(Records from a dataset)
* * *

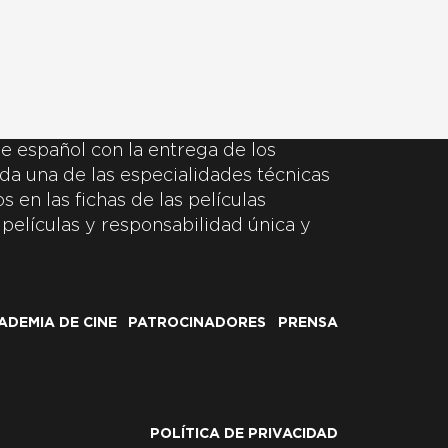
e español con la entrega de los
da una de las especialidades técnicas
 en las fichas de las películas
 películas y responsabilidad única y
ADEMIA DE CINE
PATROCINADORES
PRENSA
POLÍTICA DE PRIVACIDAD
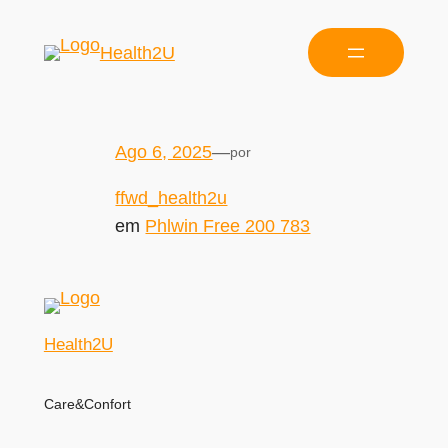
Health2U
Ago 6, 2025
—
por
ffwd_health2u
em
Phlwin Free 200 783
Health2U
Care&Confort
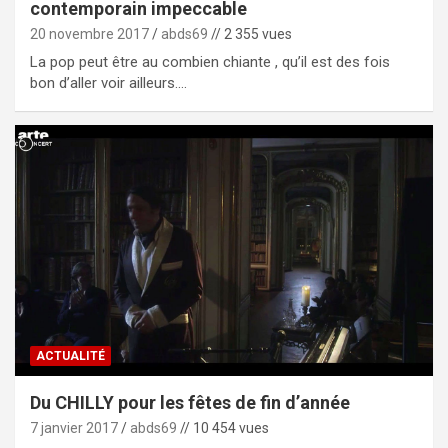
contemporain impeccable
20 novembre 2017
abds69
// 2 355 vues
La pop peut être au combien chiante , qu’il est des fois
bon d’aller voir ailleurs.…
ACTUALITÉ
Du CHILLY pour les fêtes de fin d’année
7 janvier 2017
abds69
// 10 454 vues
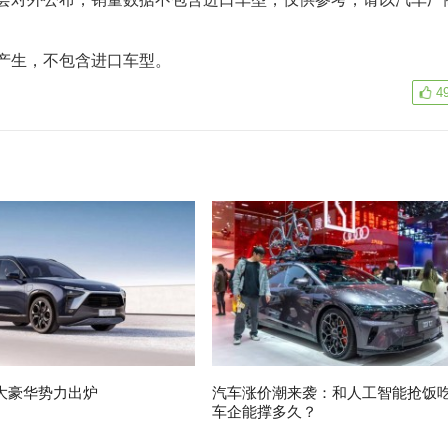
产生，不包含进口车型。
4
大豪华势力出炉
汽车涨价潮来袭：和人工智能抢饭
车企能撑多久？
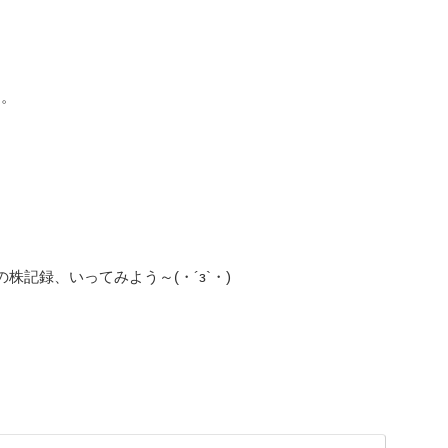
す。
記録、いってみよう～(・´з`・)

* * *

Starting from the data above, filter for lines with "películas" and copy each one.

 en las fichas de las películas
 películas y responsabilidad única y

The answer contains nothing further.